Haschisch Herstellung

Die Haschisch Herstellung ist in der Bundesrepublik Deutschland
verboten und wird mit Geldstrafen oder sogar Freiheitsstrafen bestraft.
Trotzdem gibt es immer noch Leute, die ihr Haschisch selber herstellen
im Haus oder Garten. Auch Online-Headshops die Zubehör zum Haschisch-Konsum vertreiben, erfreuen sich großer Beliebtheit. Der Name Haschisch kommt aus dem arabischen und
bedeutet „Kraut“. In anderen Ländern wird es auch Chocolata, Charras,
Shit, Bobel, Gras oder auch Piece genannt.
Nur wie wird Haschisch eigentlich hergestellt und was braucht es dazu?
Früher wurde die Haschisch Herstellung durch reiben der Pflanzteile
durch Siebe mit verschiedenen Maschenabständen, ausschlagen mit Hilfe
von Dreschflegeln oder durch handreiben gewonnen. Haschisch wird aus
den harzigen Blattabfällen der Hanfpflanze und den kleinen Blüten, die beim trimmen der
Blütenstände entfernt werden hergestellt. Aus diesem „Abfall“ lässt
sich je nach Methode, Haschisch herstellen. Wichtig ist bei der
Haschisch Herstellung, dass das Blattmaterial trocken ist und auf
Teeblätterstärke zerkleinert wurde.
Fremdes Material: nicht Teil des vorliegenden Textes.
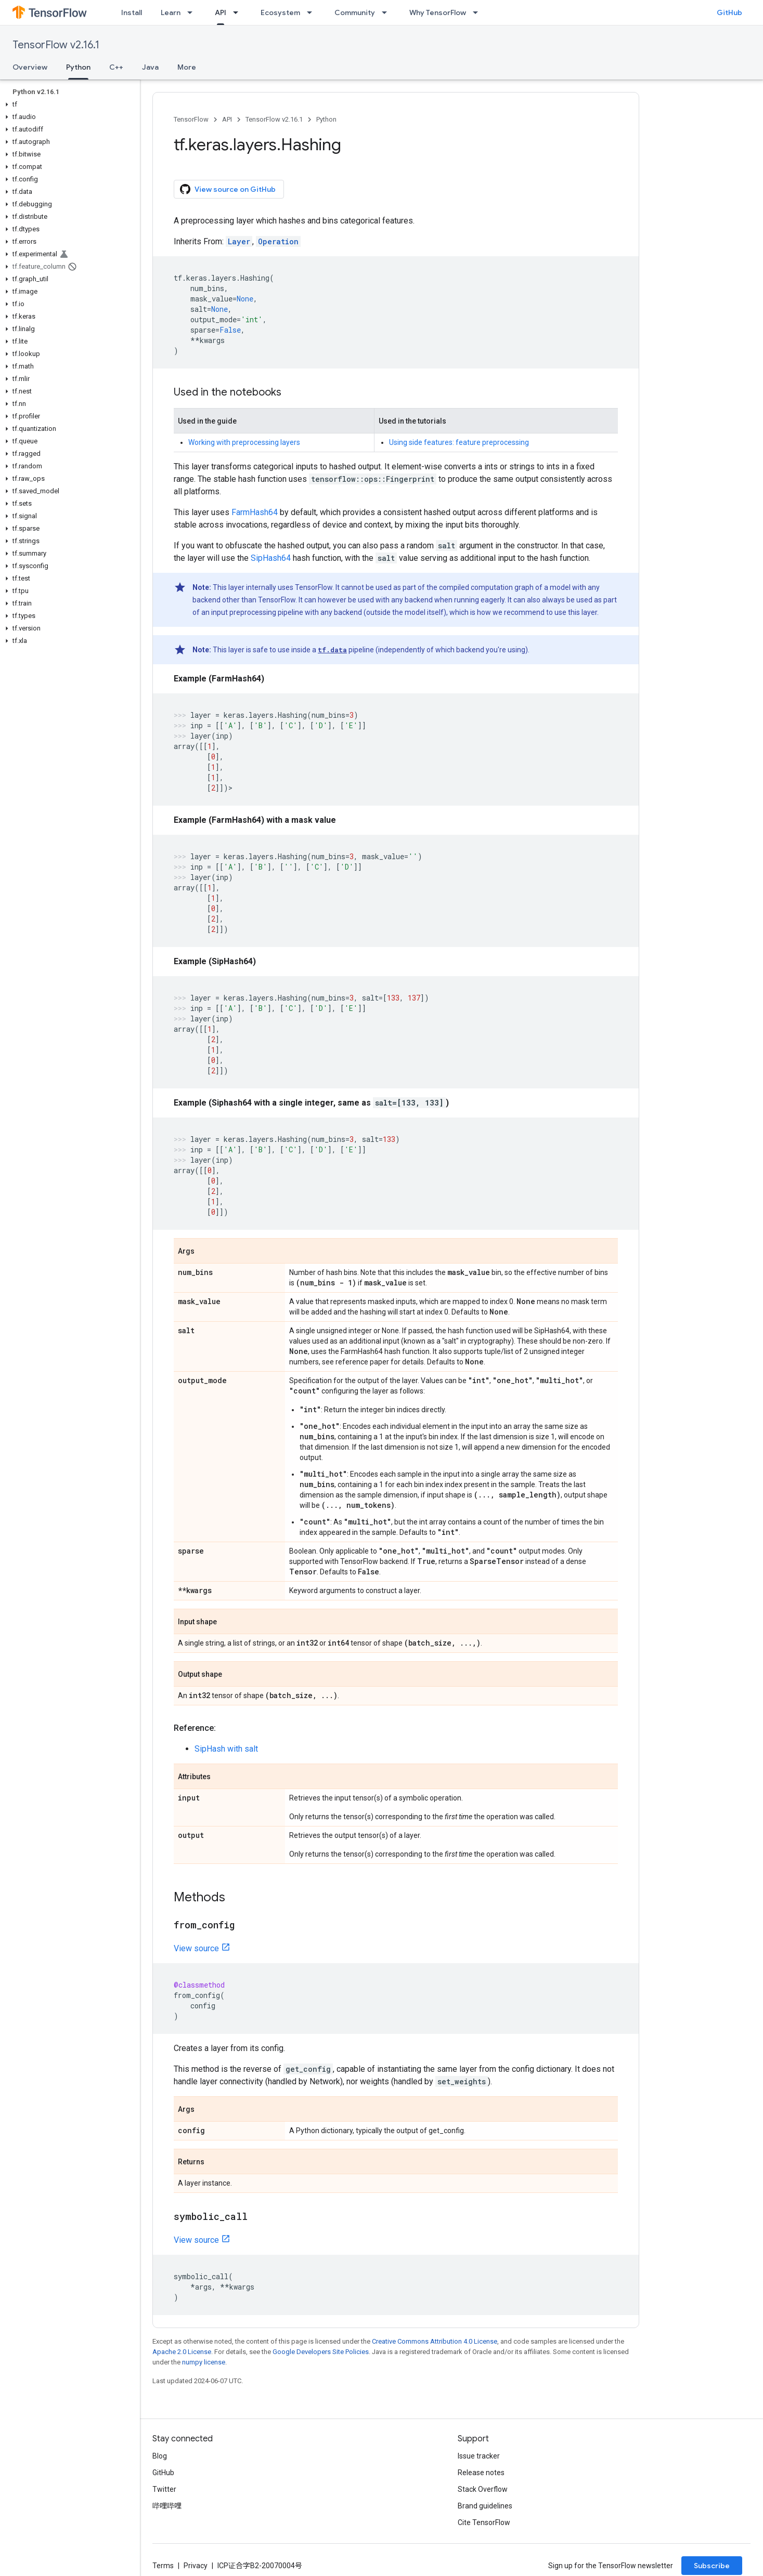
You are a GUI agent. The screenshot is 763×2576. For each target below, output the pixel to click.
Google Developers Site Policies (321, 2352)
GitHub (729, 12)
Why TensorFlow (437, 12)
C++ (116, 67)
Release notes (481, 2472)
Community (354, 12)
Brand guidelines (485, 2506)
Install (131, 12)
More (186, 67)
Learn (170, 12)
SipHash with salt (226, 1749)
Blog (159, 2456)
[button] (68, 104)
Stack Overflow (483, 2489)
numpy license (203, 2362)
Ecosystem (280, 12)
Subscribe (712, 2565)
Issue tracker (479, 2456)
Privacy (196, 2565)
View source (196, 1948)
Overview (29, 67)
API (227, 119)
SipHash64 (271, 558)
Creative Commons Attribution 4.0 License (434, 2341)
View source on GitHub (228, 189)
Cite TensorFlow (484, 2522)
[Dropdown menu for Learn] (192, 12)
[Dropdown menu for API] (238, 12)
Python (326, 119)
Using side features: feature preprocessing (459, 442)
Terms (163, 2565)
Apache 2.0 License (181, 2352)
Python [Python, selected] (78, 67)
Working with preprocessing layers (244, 442)
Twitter (164, 2489)
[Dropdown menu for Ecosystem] (312, 12)
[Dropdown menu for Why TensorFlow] (478, 12)
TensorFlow (191, 119)
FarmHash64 (254, 512)
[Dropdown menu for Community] (387, 12)
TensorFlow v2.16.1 (55, 44)
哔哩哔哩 (167, 2506)
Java (150, 67)
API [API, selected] (220, 12)
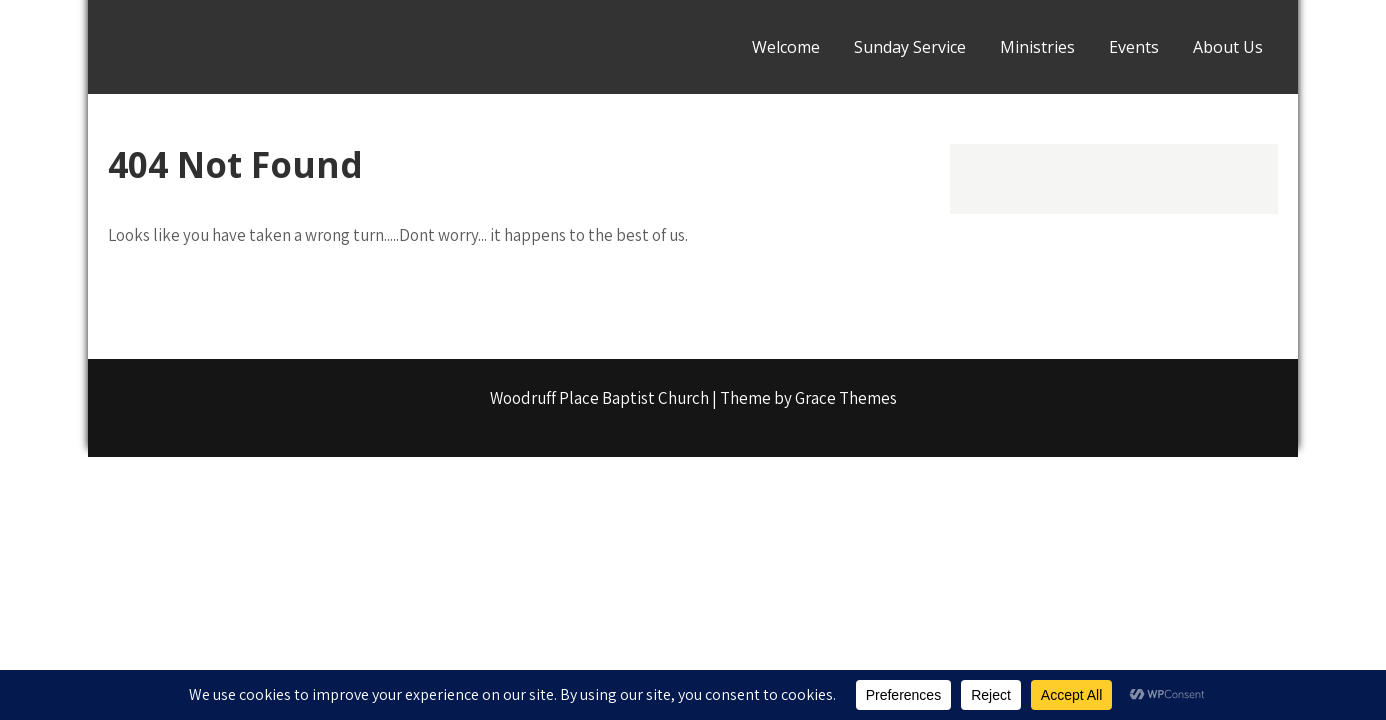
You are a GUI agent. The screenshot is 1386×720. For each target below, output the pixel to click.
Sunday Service (910, 47)
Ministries (1037, 47)
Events (1134, 47)
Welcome (786, 47)
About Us (1228, 47)
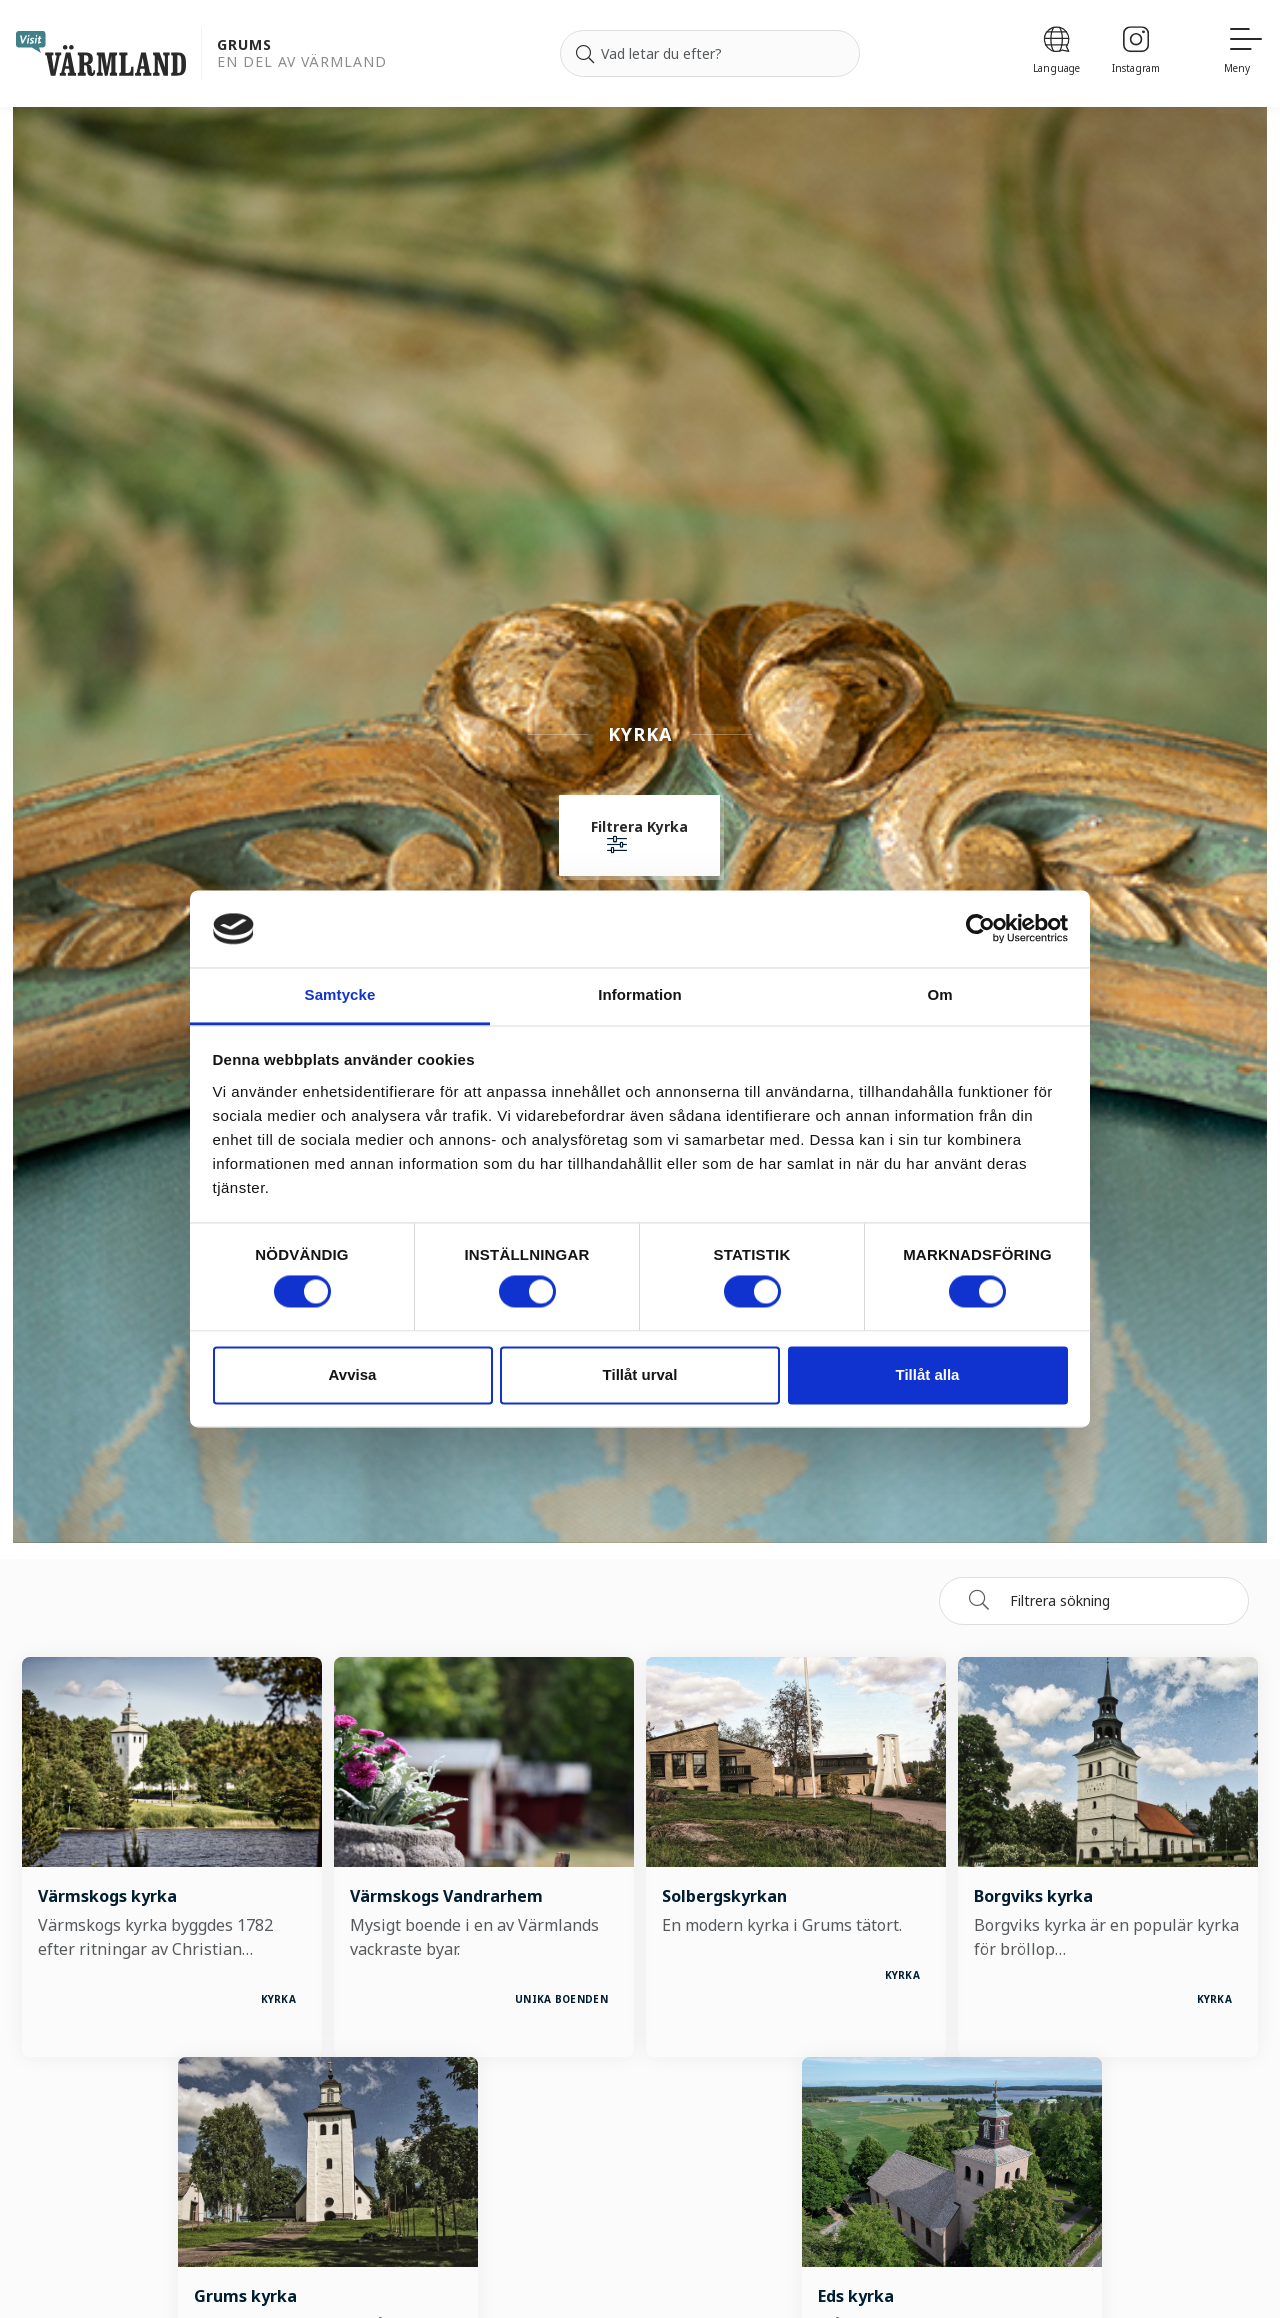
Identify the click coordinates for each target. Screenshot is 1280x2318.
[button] (639, 838)
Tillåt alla (928, 1374)
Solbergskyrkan (724, 1896)
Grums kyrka (245, 2296)
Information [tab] (640, 994)
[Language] (1056, 53)
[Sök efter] (710, 54)
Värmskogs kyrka (107, 1896)
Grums (244, 45)
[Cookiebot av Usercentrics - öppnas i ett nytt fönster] (980, 929)
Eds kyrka (856, 2296)
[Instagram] (1136, 53)
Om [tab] (939, 994)
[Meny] (1244, 53)
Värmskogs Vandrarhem (446, 1896)
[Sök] (585, 54)
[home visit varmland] (101, 53)
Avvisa (353, 1374)
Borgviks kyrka (1033, 1896)
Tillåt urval (640, 1374)
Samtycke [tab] (340, 994)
Um Haschisch herzustellen gibt es
verschiedene Methoden: Hand-Hash-Maker, Pollinatoren oder auch die
Eiswassermethode sind einige Verfahren, die bei der Haschisch
Herstellung dienen. Haschisch besteht aus THC haltigen Drüsen der
Hanfpflanze, die sich auf den Kelchen und Blütenblättern befinden.
Bleibt zum Schluss nur noch mitzuteilen, dass Haschisch, wie Canabis, eine illegale
Droge in Deutschland ist und nur begrenzt in den Niederlanden
(Coffeeshop) zu bekommen ist. Möchte man selber in der Haschisch
Herstellung tätig werden, sollte man sich immer erst gründlich
informieren und nicht den erst besten Personen Glauben schenken. Denn
die Gesundheit spielt eine große Rolle bei diesem brisanten Thema.